[Collected data]
┏━━

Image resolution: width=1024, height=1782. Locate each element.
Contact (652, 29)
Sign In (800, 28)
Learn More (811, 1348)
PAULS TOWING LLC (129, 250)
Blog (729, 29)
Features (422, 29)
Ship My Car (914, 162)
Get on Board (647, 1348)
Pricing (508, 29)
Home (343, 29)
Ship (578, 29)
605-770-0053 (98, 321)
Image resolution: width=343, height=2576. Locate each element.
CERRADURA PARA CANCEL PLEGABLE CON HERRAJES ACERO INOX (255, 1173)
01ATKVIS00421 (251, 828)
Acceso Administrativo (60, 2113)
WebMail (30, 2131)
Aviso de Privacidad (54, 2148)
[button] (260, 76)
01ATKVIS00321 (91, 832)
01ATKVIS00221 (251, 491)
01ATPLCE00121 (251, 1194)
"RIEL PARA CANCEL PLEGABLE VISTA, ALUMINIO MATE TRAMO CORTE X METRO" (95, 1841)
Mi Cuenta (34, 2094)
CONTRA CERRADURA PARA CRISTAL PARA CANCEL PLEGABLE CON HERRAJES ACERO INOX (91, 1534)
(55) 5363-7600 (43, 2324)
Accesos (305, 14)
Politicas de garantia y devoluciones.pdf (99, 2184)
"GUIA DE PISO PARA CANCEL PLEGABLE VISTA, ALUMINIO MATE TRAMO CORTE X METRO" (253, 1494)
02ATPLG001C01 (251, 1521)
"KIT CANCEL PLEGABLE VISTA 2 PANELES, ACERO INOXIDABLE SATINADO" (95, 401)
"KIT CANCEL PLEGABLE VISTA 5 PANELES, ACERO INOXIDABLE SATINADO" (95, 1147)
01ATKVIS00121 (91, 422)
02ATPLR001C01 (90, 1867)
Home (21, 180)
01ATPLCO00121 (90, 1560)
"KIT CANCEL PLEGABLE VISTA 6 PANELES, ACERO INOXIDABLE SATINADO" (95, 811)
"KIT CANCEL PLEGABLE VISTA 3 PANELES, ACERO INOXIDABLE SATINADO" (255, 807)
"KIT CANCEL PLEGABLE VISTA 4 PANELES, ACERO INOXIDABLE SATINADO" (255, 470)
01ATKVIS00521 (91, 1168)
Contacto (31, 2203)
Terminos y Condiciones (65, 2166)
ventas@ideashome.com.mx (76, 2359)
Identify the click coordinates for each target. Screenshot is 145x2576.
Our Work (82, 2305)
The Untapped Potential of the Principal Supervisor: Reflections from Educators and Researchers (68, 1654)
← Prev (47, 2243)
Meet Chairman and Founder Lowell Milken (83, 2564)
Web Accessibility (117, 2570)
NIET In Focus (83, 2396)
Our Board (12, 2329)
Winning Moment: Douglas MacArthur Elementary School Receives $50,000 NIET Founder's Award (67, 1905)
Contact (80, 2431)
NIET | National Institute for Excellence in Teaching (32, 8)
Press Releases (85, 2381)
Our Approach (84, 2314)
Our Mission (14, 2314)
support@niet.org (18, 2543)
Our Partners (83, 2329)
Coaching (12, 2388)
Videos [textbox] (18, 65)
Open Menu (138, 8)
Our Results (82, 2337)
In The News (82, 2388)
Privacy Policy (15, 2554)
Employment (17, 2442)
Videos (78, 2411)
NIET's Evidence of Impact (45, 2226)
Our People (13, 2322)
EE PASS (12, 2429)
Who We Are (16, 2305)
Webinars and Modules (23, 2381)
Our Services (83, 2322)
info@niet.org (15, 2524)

┗━━

## EXERCISE INSTRUCTIONS
Each line above from the one with "01ATKVIS00121 (91, 422)" up to and including the one with "ventas@ideashome.com.mx (76, 2359)" must be set down exactly, and no line outside that span may appear.

## REPLY
01ATKVIS00121 (91, 422)
02ATPLR001C01 (90, 1867)
Home (21, 180)
01ATPLCO00121 (90, 1560)
"KIT CANCEL PLEGABLE VISTA 6 PANELES, ACERO INOXIDABLE SATINADO" (95, 811)
"KIT CANCEL PLEGABLE VISTA 3 PANELES, ACERO INOXIDABLE SATINADO" (255, 807)
"KIT CANCEL PLEGABLE VISTA 4 PANELES, ACERO INOXIDABLE SATINADO" (255, 470)
01ATKVIS00521 (91, 1168)
Contacto (31, 2203)
Terminos y Condiciones (65, 2166)
ventas@ideashome.com.mx (76, 2359)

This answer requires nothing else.